Le freinage ABS devrait également empêcher la moto de patiner, bien entendu, et dans ce cas-ci, le freinage est couplé. Il suffit de tirer d’abord sur le levier de frein avant et la force de freinage se répartit entre les freins avant et arrière, mais lorsqu’on pèse en premier sur la pédale de frein arrière, le freinage n’est plus couplé. On ne peut donc appliquer le frein arrière que lors des manœuvres à basse vitesse. Nous avons expérimenté un plongeon modéré du train avant en appliquant fermement le frein avant, et même si les freins sont raisonnablement puissants, la rétroaction est un peu floue.

Il est étonnant de constater que l’ABS ne peut pas être désactivé sur cette moto, particulièrement quand on sait que ce système de freinage est une véritable nuisance en conduite hors route. Si vous n’êtes pas d’accord, essayez de descendre une pente rocheuse abrupte dans le brouillard, et vous allez jurer que l’application forcée des freins sur une moto équipée de l’ABS vous a fait accélérer. À ce propos, les représentants de Yamaha ont semblé tout aussi surpris que nous d’apprendre que ce système ne puisse pas être désactivé.

Toutefois, ce qui joue en faveur de cette moto, c’est qu’elle passera davantage de temps sur des surfaces asphaltées que hors route. Elle est chaussée de pneus de route, ce qui signifie sans équivoque qu’elle n’est pas conçue pour explorer les sous-bois. Même si elle est légèrement plus lourde et un peu moins puissante que certaines de ses concurrentes, c’est une moto confortable, docile et rapide qui peut être pilotée par temps froid et dans des conditions peu clémentes sans broncher. Elle peut même s’avérer une excellente moto sportive lors d’une virée sportive.

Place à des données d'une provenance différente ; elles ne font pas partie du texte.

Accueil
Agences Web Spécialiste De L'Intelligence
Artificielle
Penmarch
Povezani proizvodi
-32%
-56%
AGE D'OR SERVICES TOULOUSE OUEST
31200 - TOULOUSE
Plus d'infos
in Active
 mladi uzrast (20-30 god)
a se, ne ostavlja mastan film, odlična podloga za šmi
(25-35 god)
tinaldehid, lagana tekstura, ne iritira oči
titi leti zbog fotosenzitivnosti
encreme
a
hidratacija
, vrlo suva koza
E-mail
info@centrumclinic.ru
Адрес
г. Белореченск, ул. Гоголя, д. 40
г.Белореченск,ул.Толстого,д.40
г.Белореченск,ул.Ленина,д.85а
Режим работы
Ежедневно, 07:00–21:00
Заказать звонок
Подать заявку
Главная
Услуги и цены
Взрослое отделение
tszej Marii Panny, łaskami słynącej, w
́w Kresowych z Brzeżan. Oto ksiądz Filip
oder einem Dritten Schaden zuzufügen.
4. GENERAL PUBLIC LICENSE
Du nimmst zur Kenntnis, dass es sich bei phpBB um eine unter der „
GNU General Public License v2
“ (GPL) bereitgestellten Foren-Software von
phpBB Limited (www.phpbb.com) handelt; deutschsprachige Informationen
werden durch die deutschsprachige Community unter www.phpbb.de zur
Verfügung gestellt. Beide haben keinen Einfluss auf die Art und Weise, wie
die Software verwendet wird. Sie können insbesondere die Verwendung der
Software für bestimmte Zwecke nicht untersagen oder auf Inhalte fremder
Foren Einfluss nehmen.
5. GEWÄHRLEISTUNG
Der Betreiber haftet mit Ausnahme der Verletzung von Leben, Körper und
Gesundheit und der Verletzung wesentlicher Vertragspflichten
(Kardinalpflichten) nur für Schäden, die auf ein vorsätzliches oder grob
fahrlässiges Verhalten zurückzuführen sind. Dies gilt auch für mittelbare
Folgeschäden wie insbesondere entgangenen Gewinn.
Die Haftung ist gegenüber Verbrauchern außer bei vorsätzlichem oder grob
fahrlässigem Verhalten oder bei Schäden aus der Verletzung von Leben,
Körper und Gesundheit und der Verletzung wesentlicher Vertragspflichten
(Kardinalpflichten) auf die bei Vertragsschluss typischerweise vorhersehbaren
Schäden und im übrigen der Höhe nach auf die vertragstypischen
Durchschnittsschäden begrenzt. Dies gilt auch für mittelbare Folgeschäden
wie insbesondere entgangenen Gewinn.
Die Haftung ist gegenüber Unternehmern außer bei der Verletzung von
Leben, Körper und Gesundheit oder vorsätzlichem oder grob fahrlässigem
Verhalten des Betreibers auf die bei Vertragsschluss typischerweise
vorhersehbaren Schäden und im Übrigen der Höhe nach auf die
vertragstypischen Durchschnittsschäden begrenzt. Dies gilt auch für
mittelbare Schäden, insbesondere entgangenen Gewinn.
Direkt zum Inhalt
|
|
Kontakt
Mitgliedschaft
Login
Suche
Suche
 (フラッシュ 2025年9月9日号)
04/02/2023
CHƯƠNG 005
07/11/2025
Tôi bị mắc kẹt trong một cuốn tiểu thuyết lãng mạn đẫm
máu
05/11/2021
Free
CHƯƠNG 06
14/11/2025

Les valises sont larges et solides, et leur système de fixation est relativement simple et très sécuritaire : quand on tourne la clé dans une direction, le couvercle s’ouvre à l’arrière et lorsqu’on tourne la clé dans l’autre direction, il suffit de lever un levier à l’arrière et de faire pivoter un autre levier à l’avant, et une rampe située en dessous d’un longeron se déploie, ce qui permet d’ôter les valises. Lorsque le porte-bagages fait fonction de support pour le coffre à accessoires ou qu’il sert juste à contenir un sac souple qui y est attaché, le pilote peut transporter suffisamment de vêtements et d’accessoires pour lui durer un bon moment. Grâce à la position de conduite décontractée de la Super Ténéré, sa protection décente contre les intempéries et la souplesse de ses suspensions, une longue virée, disons de Montréal à Gaspé, pourrait s’avérer tout indiquée.

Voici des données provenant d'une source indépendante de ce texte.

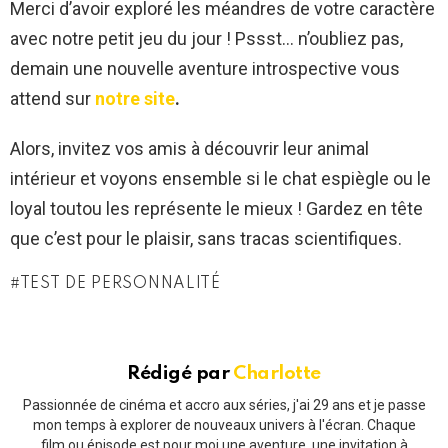
Merci d’avoir exploré les méandres de votre caractère
avec notre petit jeu du jour ! Pssst… n’oubliez pas,
demain une nouvelle aventure introspective vous
attend sur
notre site
.
Alors, invitez vos amis à découvrir leur animal
intérieur et voyons ensemble si le chat espiègle ou le
loyal toutou les représente le mieux ! Gardez en tête
que c’est pour le plaisir, sans tracas scientifiques.
TEST DE PERSONNALITÉ
Rédigé par
Charlotte
Passionnée de cinéma et accro aux séries, j'ai 29 ans et je passe
mon temps à explorer de nouveaux univers à l'écran. Chaque
film ou épisode est pour moi une aventure, une invitation à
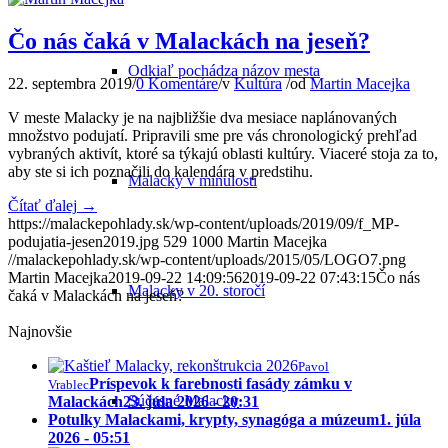
Čo nás čaká v Malackách na jeseň?
Odkiaľ pochádza názov mesta
22. septembra 2019
/
0 Komentáre
/
v
Kultúra
/
od
Martin Macejka
V meste Malacky je na najbližšie dva mesiace naplánovaných
množstvo podujatí. Pripravili sme pre vás chronologický prehľad
vybraných aktivít, ktoré sa týkajú oblasti kultúry. Viaceré stoja za to,
aby ste si ich poznačili do kalendára v predstihu.
Malacky v minulosti
Čítať ďalej
→
https://malackepohlady.sk/wp-content/uploads/2019/09/f_MP-
podujatia-jesen2019.jpg
529
1000
Martin Macejka
//malackepohlady.sk/wp-content/uploads/2015/05/LOGO7.png
Martin Macejka
2019-09-22 14:09:56
2019-09-22 07:43:15
Čo nás
Malacky v 20. storočí
čaká v Malackách na jeseň?
Najnovšie
Pavol
Príspevok k farebnosti fasády zámku v
Vrablec
Súčasné Malacky
Malackách
23. júla 2026 - 20:31
Potulky Malackami, krypty, synagóga a múzeum
1. júla
2026 - 05:51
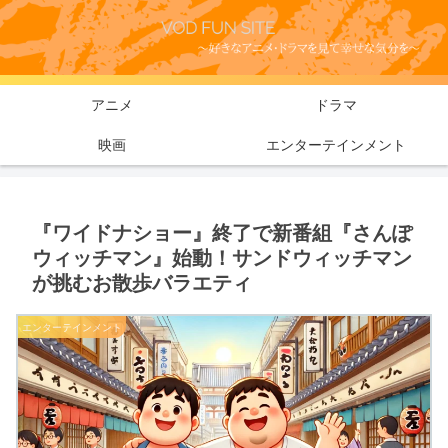
アニメ
ドラマ
映画
エンターテインメント
『ワイドナショー』終了で新番組『さんぽ
ウィッチマン』始動！サンドウィッチマン
が挑むお散歩バラエティ
エンターテインメント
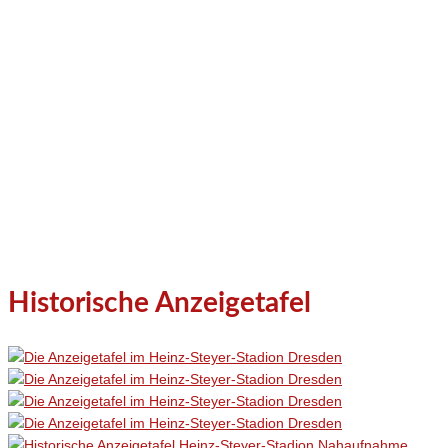
Historische Anzeigetafel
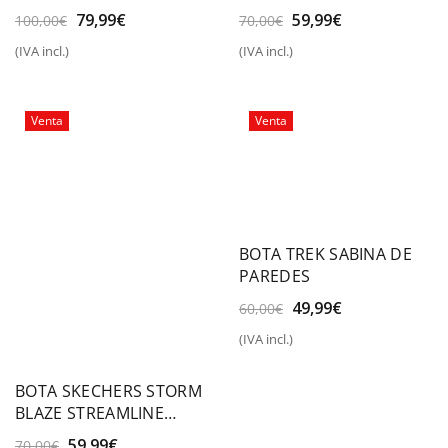
STORM TRAIL
El
El
El
El
59,99
€
79,99
€
70,00
€
100,00
€
precio
precio
precio
precio
(IVA incl.)
(IVA incl.)
original
actual
original
actual
era:
es:
era:
es:
70,00€.
59,99€.
100,00€.
79,99€.
Venta
Venta
BOTA TREK SABINA DE
PAREDES
El
El
49,99
€
60,00
€
precio
precio
(IVA incl.)
original
actual
era:
es:
60,00€.
49,99€.
BOTA SKECHERS STORM
BLAZE STREAMLINE
COAST
El
El
59,99
€
70,00
€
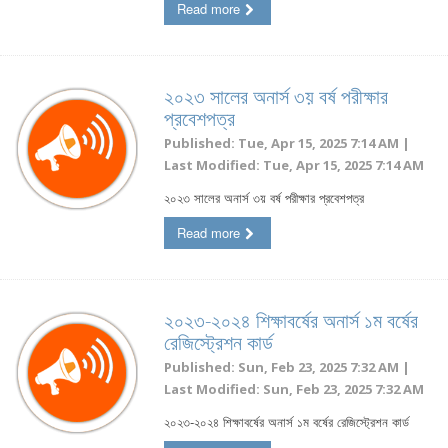
Read more
২০২৩ সালের অনার্স ৩য় বর্ষ পরীক্ষার
প্রবেশপত্র
Published: Tue, Apr 15, 2025 7:14 AM |
Last Modified: Tue, Apr 15, 2025 7:14 AM
২০২৩ সালের অনার্স ৩য় বর্ষ পরীক্ষার প্রবেশপত্র
Read more
২০২৩-২০২৪ শিক্ষাবর্ষের অনার্স ১ম বর্ষের
রেজিস্ট্রেশন কার্ড
Published: Sun, Feb 23, 2025 7:32 AM |
Last Modified: Sun, Feb 23, 2025 7:32 AM
২০২৩-২০২৪ শিক্ষাবর্ষের অনার্স ১ম বর্ষের রেজিস্ট্রেশন কার্ড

Après avoir roulé pendant une heure sur l’autoroute par temps froid puis avoir passé une autre heure à rouler en ville, un des essayeurs ne voulait plus descendre de la Super Ténéré. Cela en dit long sur le facteur plaisir de cette monture et tout particulièrement sur le confort qu’elle procure. Mais le fait de n’être qu’une bonne moto ne garantit pas qu’elle connaisse du succès. En tant que monture de tourisme d’aventure, elle évolue dans le créneau le plus féroce de toute l’industrie et doit se mesurer à des adversaires redoutables comme la Multistrada de Ducati ou l’Adventure de KTM, sans mentionner le modèle qui est probablement le plus polyvalent de toute l’industrie : la R1200GS de BMW.

Tout dépendra de son prix, qui n’a pas encore été annoncé, mais d’après ce que nous avons appris durant ce premier essai, la Super Ténéré de Yamaha a, au moins, une bonne chance de tirer son épingle du jeu.